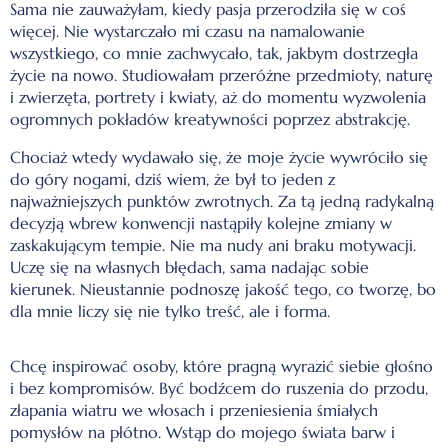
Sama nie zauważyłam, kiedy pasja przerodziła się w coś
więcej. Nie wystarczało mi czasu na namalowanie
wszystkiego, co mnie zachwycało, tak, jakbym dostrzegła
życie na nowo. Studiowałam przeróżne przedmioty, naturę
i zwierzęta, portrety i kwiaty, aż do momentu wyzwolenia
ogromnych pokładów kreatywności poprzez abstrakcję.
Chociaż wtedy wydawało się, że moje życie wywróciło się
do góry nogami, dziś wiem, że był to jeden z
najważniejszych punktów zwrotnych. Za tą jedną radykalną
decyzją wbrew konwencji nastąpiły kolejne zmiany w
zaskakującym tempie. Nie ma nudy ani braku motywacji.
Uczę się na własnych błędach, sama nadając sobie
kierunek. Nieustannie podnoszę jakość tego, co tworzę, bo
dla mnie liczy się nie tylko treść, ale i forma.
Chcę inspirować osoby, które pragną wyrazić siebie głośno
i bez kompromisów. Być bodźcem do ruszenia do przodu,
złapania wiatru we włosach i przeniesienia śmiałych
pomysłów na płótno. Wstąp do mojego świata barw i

######

### WORK INSTRUCTION
Starting with the first line of the material, print each line exactly until you have printed the line with "i bez kompromisów.", and skip the pictures.

### EXERCISE RESPONSE
Sama nie zauważyłam, kiedy pasja przerodziła się w coś
więcej. Nie wystarczało mi czasu na namalowanie
wszystkiego, co mnie zachwycało, tak, jakbym dostrzegła
życie na nowo. Studiowałam przeróżne przedmioty, naturę
i zwierzęta, portrety i kwiaty, aż do momentu wyzwolenia
ogromnych pokładów kreatywności poprzez abstrakcję.
Chociaż wtedy wydawało się, że moje życie wywróciło się
do góry nogami, dziś wiem, że był to jeden z
najważniejszych punktów zwrotnych. Za tą jedną radykalną
decyzją wbrew konwencji nastąpiły kolejne zmiany w
zaskakującym tempie. Nie ma nudy ani braku motywacji.
Uczę się na własnych błędach, sama nadając sobie
kierunek. Nieustannie podnoszę jakość tego, co tworzę, bo
dla mnie liczy się nie tylko treść, ale i forma.
Chcę inspirować osoby, które pragną wyrazić siebie głośno
i bez kompromisów. Być bodźcem do ruszenia do przodu,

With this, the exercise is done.